The Expeditios historical value comes mainly as a window into a particularly German remembrance of the crusade. Metellus claims that Peter the Hermit's following included Germans and refers to Godfrey of Bouillon as the "leader of the Germans". He clarifies that the term 'Franks', used generically for all crusaders, was originally the name of the conquerors of Gaul and claims furthermore that the kingdom of France was a creation of the Emperor Arnulf. The Expeditio is the only source to place Wicher the German's origins in Fulda.

===Quirinalia===
The second and more sophisticated work is the Quirinalia, an account of Tegernsee's patron saint, Quirinus.

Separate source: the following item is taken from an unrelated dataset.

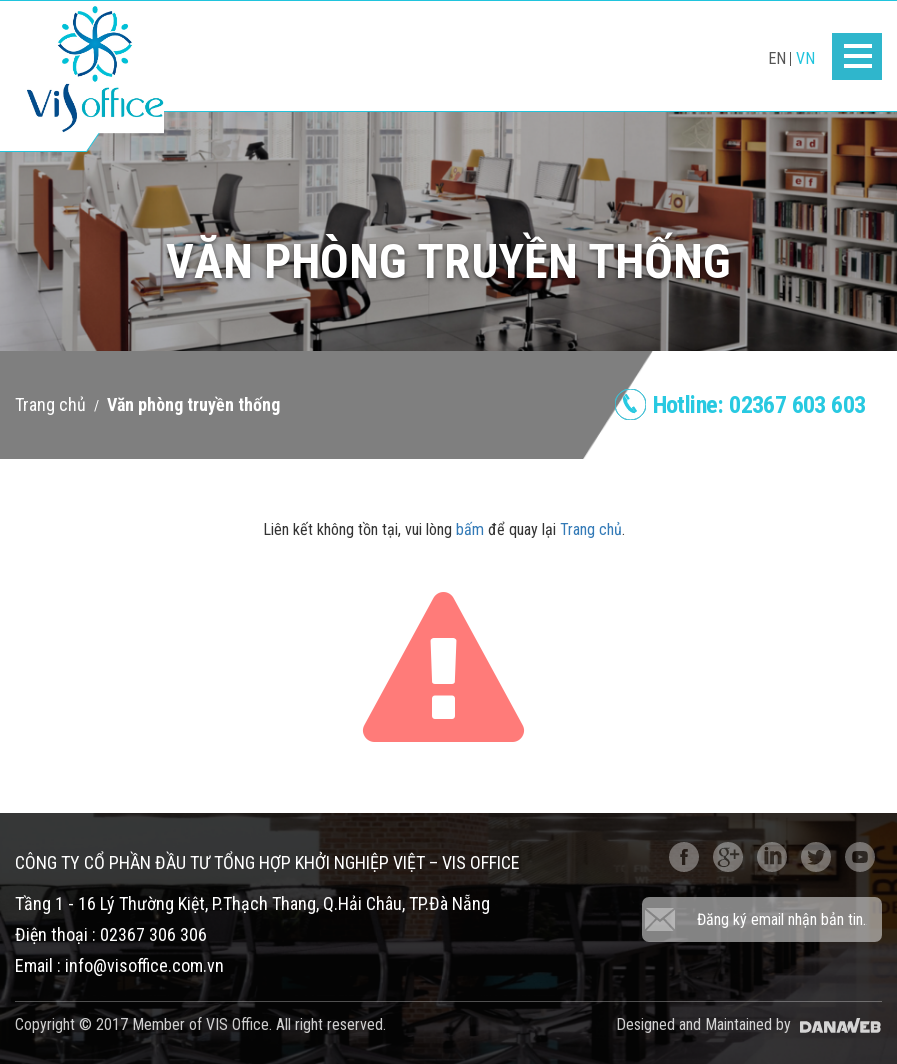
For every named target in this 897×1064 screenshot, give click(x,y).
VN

It is a poetic elaboration of the older Passio Quirini. It covers the saint's life, passion and martyrdom, the translation of his relics to Tegernsee and the miracles associated with his intercession. Written perhaps as late as 1175, the Quirinalia is divided into six books, each containing several poems. The first four books are odes in the style of Horace; the fifth contains ten eclogues in the style of Vergil; and the sixth is written in retrograde hexameters. The Quirinalia survives in two recensions.

The unfinished sixth book is the Quirinalia contains stories relating to Tegernsee in the 11th and 12th centuries. These have a political slant: support for Abbot Rupert and Tegernsee's imperial immediacy; opposition to the Hirsau Reforms and the reforms of Bishop Otto of Freising; and rivalry with Benediktbeuern Abbey. Tegernsee's advocati are portrayed in a bad light. Within two decades of its appearance, the Quirinalia had been rendered into prose. The prose version, known as the Passio Secunda Sancti Quirini, expands upon the sixth book, adding further accounts of the misdeeds of the advocati.